Document layout analysis data:
┄┄┄┄┄┄
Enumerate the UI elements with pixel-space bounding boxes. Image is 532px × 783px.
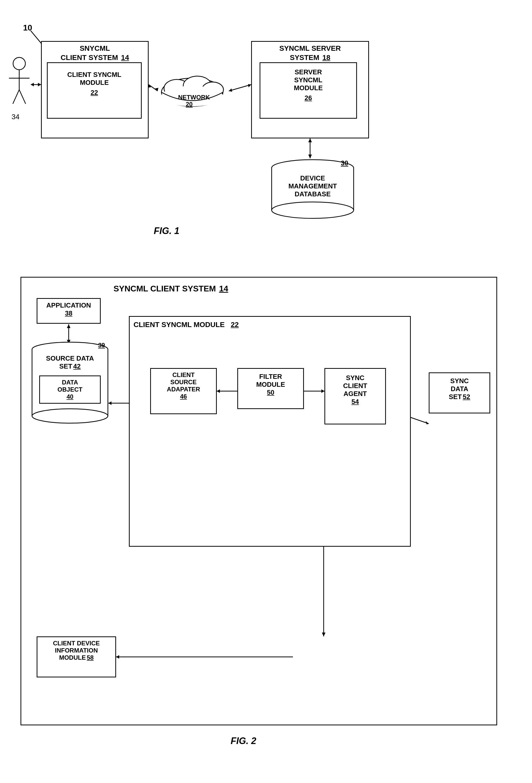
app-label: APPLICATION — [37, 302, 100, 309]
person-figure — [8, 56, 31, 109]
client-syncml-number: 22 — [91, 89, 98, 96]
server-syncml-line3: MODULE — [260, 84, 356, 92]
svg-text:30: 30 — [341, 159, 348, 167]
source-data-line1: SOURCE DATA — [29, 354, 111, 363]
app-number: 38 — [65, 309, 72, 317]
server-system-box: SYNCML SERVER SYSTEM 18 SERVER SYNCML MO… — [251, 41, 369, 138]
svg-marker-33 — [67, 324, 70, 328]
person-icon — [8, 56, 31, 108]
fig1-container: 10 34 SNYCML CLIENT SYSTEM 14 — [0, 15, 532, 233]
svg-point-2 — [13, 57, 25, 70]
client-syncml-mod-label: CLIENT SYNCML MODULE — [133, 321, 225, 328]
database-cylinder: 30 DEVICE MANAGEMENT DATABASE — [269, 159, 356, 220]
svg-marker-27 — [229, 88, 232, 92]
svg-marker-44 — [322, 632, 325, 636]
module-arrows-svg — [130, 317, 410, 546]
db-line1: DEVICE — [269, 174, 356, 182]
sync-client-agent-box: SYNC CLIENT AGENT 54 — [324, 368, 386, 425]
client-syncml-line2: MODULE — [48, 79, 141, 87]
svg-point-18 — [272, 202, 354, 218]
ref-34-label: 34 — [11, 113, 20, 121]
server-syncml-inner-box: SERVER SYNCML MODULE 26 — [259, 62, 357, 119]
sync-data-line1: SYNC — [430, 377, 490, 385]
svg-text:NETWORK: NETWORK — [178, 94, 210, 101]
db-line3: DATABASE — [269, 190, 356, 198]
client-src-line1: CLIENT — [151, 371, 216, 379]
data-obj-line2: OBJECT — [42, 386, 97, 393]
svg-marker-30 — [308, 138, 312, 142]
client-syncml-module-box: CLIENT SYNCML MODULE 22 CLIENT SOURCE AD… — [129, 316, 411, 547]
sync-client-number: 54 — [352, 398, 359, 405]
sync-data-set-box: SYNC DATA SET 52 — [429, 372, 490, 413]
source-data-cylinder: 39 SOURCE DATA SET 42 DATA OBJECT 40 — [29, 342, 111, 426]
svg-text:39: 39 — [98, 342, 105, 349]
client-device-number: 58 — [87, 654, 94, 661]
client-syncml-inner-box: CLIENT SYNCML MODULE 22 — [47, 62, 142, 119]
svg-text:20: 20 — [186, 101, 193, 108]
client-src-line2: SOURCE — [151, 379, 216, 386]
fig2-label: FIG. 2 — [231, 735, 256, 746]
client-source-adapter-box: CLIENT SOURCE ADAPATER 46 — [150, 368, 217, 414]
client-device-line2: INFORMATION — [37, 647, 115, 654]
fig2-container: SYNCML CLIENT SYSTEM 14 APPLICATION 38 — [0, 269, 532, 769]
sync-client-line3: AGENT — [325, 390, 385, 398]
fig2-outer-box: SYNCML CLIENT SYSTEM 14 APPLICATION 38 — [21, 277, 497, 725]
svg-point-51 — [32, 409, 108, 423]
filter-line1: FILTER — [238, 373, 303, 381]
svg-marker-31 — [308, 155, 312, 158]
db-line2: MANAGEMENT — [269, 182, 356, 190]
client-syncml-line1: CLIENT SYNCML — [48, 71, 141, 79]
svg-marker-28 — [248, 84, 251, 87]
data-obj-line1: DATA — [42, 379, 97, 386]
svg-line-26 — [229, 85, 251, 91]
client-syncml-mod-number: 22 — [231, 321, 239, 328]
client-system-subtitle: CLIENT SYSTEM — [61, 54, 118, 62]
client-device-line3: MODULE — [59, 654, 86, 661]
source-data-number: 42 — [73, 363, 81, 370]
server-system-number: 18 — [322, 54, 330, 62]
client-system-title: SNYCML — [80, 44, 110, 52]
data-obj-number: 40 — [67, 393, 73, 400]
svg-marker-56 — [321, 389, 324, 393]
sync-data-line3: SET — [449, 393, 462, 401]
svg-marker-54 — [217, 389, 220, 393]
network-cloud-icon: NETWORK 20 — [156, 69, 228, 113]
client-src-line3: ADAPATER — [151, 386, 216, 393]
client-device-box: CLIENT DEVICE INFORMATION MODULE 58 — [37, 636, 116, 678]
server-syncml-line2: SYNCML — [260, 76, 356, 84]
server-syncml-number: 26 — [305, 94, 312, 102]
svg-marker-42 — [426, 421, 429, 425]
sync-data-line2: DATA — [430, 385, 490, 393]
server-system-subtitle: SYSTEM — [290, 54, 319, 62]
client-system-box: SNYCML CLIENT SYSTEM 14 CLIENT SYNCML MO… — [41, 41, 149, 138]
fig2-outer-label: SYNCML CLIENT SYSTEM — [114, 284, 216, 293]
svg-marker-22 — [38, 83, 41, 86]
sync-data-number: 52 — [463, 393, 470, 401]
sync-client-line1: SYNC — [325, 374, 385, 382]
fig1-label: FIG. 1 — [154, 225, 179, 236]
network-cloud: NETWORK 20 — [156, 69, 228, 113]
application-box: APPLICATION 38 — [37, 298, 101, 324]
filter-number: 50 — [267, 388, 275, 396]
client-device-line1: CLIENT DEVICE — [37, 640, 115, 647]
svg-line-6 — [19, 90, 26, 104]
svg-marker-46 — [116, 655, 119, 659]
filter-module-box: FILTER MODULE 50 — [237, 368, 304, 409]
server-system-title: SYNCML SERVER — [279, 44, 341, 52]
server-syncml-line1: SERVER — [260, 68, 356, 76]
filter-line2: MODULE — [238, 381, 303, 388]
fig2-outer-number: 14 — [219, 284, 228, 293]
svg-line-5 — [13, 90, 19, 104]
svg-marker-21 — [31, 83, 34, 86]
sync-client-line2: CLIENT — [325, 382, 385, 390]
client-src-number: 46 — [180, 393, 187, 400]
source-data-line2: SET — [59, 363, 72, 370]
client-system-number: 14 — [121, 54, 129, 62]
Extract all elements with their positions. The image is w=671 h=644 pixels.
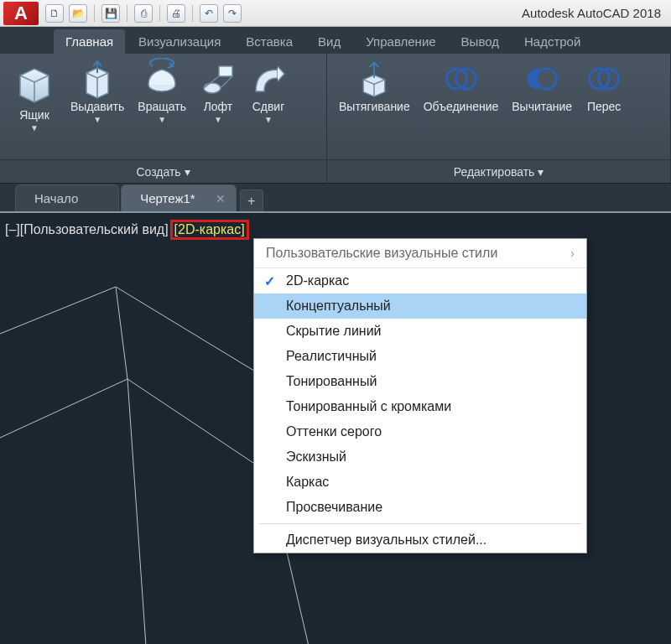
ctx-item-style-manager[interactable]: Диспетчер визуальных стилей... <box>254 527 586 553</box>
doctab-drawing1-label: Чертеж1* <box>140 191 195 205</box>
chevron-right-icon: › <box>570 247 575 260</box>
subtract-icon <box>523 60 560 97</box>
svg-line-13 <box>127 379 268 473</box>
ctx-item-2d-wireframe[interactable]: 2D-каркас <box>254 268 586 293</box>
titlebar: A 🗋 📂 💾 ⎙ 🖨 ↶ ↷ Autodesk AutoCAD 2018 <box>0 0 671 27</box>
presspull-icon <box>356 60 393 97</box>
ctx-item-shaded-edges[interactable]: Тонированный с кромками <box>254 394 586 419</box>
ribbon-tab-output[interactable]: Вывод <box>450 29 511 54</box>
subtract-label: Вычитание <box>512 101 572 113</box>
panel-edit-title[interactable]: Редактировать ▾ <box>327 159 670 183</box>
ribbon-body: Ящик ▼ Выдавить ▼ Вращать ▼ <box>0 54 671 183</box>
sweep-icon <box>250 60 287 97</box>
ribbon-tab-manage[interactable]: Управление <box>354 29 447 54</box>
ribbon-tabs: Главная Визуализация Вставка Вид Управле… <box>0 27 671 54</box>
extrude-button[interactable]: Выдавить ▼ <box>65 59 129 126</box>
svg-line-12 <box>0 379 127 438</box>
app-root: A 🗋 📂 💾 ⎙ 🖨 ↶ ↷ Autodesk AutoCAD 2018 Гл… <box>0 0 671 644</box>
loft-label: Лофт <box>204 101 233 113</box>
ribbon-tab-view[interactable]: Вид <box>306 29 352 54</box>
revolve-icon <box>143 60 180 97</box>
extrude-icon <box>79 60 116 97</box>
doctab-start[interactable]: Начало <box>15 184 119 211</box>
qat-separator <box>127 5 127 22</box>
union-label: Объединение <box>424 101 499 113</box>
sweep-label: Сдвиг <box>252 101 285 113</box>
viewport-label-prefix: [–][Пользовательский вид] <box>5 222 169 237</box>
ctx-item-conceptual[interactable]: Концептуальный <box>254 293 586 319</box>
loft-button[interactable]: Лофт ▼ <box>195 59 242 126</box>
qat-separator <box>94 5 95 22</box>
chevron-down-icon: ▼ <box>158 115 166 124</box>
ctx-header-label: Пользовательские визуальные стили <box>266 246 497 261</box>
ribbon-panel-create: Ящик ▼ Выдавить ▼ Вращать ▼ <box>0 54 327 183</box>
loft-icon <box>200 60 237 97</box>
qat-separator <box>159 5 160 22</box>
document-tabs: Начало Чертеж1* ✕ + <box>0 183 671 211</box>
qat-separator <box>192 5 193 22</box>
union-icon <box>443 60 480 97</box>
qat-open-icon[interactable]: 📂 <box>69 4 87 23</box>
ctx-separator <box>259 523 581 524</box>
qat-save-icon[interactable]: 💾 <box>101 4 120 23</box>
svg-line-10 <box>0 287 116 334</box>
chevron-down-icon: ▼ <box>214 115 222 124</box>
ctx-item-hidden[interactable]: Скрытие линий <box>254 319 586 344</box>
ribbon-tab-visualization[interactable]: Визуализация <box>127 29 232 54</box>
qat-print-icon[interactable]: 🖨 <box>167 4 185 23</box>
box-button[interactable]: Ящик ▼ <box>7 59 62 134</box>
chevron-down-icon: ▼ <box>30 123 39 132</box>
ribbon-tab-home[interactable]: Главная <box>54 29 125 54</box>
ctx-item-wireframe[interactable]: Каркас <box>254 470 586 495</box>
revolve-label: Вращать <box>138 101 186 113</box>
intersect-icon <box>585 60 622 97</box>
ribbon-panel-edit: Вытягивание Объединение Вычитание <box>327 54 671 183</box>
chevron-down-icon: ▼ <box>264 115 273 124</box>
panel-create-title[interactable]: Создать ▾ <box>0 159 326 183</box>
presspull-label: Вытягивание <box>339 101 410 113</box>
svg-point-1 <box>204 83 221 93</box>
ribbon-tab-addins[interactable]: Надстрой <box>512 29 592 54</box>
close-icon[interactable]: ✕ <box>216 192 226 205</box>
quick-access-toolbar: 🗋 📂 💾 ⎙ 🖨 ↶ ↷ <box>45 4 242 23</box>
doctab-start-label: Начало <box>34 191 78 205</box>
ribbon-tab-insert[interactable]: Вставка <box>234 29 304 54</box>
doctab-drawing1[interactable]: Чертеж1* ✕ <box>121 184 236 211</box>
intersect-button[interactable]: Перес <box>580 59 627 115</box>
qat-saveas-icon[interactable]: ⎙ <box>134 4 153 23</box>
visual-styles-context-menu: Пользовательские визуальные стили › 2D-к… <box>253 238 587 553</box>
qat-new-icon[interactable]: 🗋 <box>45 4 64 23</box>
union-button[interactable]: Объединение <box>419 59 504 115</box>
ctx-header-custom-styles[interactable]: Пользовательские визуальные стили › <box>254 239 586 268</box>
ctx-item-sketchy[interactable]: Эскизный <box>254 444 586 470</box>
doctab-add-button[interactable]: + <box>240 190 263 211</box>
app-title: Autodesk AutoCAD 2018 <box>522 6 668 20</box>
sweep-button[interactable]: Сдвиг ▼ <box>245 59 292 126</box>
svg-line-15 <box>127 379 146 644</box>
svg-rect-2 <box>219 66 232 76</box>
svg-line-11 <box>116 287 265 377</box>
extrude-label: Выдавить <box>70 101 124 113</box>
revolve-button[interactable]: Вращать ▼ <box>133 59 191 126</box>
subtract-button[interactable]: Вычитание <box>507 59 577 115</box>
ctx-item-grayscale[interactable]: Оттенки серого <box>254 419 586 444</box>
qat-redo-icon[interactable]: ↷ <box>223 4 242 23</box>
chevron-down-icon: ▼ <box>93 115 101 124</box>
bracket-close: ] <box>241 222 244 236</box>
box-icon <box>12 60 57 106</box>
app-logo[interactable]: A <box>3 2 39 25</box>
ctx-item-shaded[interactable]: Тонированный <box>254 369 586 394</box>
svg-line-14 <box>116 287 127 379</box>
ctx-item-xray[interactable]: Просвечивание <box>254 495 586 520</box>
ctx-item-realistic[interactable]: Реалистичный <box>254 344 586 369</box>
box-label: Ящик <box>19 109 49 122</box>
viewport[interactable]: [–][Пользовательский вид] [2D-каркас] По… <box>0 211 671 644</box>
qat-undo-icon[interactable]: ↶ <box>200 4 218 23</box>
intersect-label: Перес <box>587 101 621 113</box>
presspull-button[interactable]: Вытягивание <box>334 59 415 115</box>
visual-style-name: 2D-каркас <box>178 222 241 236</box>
┄┄┄┄┄┄
→ Task to complete
Which of the lines above include the word "Тонированный"? List those lines.

→ Response to this task
ctx-item-shaded-edges[interactable]: Тонированный с кромками <box>254 394 586 419</box>
ctx-item-shaded[interactable]: Тонированный <box>254 369 586 394</box>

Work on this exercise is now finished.